This algorithm again follows the merge strategy and is motivated by the fact that d compare-exchanges in the d different directions of the hypercube result in an almost-sorted list. Global order is defined via ringpos, that is, the list will end up sorted on an embedded ring in the hypercube. After the d compare-exchange stages, the algorithm switches to a simple mopping-up stage which is specially designed for almost-sorted lists. This stage is optimized for moving relatively few items quickly through the machine and amounts to a parallel bucket brigade algorithm. Details and a specification of the parallel shellsort algorithm can be found in Chapter 18 of [Fox:88a].
It turns out that the mop-up algorithm takes advantage of the MIMD nature of the machine and that this characteristic is crucial to its speed. Only the few items which need to be moved are examined and processed. The bitonic algorithm, on the other hand, is natural for a SIMD machine. It involves much extra work in order to handle the worst case, which rarely occurs.
We refer to this algorithm as shellsort ([Shell:59a], [Knuth:73a] pp. 84-5, 102-5) or a diminishing increment algorithm. This is not because it is a strict concurrent implementation of the sequential namesake, but because the algorithms are similar in spirit. The important feature of Shellsort is that in early stages of the sorting process, items take very large jumps through the list reaching their final destinations in few steps. As shown in Figure 12.31, this is exactly what occurs in the concurrent algorithm.
Figure 12.31: The Parallel Shellsort on a d=3 Hypercube. The left side shows what the algorithm looks like on the cube, the right shows the same when the cube is regarded as a ring.
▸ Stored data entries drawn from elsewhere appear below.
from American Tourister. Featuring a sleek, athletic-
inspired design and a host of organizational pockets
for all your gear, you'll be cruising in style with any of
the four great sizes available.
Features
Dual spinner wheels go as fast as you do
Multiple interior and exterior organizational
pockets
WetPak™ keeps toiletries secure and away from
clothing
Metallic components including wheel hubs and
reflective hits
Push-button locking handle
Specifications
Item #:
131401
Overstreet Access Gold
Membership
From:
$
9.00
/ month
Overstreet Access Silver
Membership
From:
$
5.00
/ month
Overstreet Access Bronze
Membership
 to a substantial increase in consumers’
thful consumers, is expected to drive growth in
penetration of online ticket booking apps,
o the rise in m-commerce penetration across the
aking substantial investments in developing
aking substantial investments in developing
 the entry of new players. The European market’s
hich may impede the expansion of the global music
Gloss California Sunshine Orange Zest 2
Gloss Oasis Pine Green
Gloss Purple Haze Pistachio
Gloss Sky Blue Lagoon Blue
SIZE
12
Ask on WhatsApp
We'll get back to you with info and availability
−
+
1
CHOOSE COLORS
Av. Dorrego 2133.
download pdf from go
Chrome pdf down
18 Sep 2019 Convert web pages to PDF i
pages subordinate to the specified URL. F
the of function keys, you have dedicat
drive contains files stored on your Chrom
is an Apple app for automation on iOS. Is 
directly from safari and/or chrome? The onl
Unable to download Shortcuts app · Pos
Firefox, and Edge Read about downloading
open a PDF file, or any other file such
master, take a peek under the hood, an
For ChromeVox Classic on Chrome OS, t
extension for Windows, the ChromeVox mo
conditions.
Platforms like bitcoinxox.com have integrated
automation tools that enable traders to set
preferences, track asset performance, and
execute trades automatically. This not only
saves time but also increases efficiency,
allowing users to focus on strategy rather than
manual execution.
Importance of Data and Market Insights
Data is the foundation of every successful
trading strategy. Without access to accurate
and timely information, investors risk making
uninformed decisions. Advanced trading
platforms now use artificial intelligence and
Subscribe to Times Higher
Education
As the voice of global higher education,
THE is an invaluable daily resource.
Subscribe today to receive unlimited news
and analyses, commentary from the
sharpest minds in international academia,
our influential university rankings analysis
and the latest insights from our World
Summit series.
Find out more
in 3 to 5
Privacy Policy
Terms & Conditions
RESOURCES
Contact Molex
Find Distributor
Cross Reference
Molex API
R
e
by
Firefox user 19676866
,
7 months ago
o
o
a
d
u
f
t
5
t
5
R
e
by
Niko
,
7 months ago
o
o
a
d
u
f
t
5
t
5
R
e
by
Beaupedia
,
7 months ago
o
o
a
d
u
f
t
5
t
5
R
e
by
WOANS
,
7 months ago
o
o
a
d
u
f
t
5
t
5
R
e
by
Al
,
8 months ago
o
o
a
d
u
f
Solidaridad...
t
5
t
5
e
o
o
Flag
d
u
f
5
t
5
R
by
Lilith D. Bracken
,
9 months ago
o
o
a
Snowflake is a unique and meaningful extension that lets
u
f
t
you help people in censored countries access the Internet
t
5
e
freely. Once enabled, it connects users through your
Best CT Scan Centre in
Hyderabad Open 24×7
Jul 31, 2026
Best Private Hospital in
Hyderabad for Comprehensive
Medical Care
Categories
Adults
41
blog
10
The algorithm was implemented and tested with the same data as the bitonic case. The timings appear in Table 12.3 and are also shown graphically in Figure 12.32. This algorithm is much more efficient than the bitonic algorithm, and offers the prospect of reasonable efficiency at large d. The remaining inefficiency is the result of both communication overhead and algorithmic nonoptimality relative to quicksort. For most list sizes, the mop-up time is a small fraction of the total execution time, though it begins to dominate for very small lists on the largest machine sizes.
Table 12.3: Shellsort
Figure: The Efficiency of the Shellsort Algorithms Versus List Size for Various Size Hypercubes. The labelling of curves and axes is as in Figure 12.30.